Ce chiffrage, mentionne l’article, qui « reflète l’impact microéconomique des délocalisations en termes d’emploi, doit être interprété avec prudence. Il est déclaratif et ne prend en compte que les suppressions directes de postes sans tenir compte de celles qui peuvent être induites chez les sous-traitants de la société, ni, en sens inverse, des emplois qui peuvent être localisés sur le territoire suite au même type de mouvement réalisé à partir de l’étranger ».
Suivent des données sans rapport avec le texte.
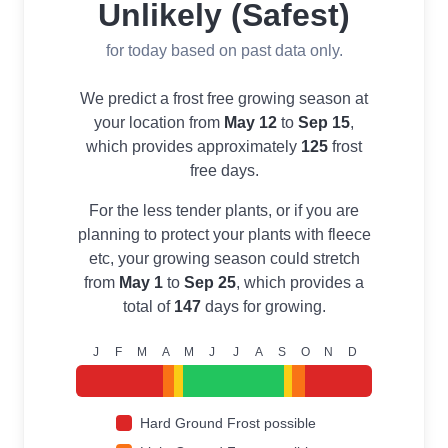
Unlikely (Safest)
for today based on past data only.
We predict a frost free growing season at
your location from
May 12
to
Sep 15
,
which provides approximately
125
frost
free days.
For the less tender plants, or if you are
planning to protect your plants with fleece
etc, your growing season could stretch
from
May 1
to
Sep 25
, which provides a
total of
147
days for growing.
J
F
M
A
M
J
J
A
S
O
N
D
Hard Ground Frost possible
D’autres études mentionnent un ordre de grandeur de 9 000 à 20 000 d’emplois perdus annuellement, sachant qu’elles incluent une grande partie des suppressions de postes chez des sous-traitants.

De 6600 à 20 000 emplois perdus annuellement, cumulativement cela peut expliquer en soi le différentiel de chômeurs entre deux pays et les déficits récurrents français du commerce extérieur.

A ce jeu de qui perd gagne, il est un fait : les dommages dus aux délocalisations des uns sont des aubaines pour les autres : les pays, régions et communes accueillantes. En termes d’emplois, d’activités, de production, d’acquisition de savoir-faire, d’exportation, de marges et de bénéfices. Et de recettes fiscales pour les états et les collectivités territoriales.

C’est pourquoi tous les pays tendent à favoriser l’implantation de sociétés étrangères chez eux, moyennant la promotion de leurs territoires, de leur « attractivité », l’octroi d’avantages fiscaux, etc. Ainsi que, ce qui peut être considéré comme un paradoxe, l’implantation de leurs sociétés à l’étranger via des bureaux de représentation, des franchises et la création de filiale ou encore le rachat d’entreprise, selon une stratégie d’ensemble qui tend à favoriser ainsi leurs entreprises, qui, en se développant, y compris à l’étranger, en retirent en toute hypothèse un profit.

Cette double tâche est confiée en France à deux organismes publics : BusinessFrance et Bpifrance. Aidés en cela par les chambres de commerce et d’industrie, les régions, les autres organismes dédiés, les conseils.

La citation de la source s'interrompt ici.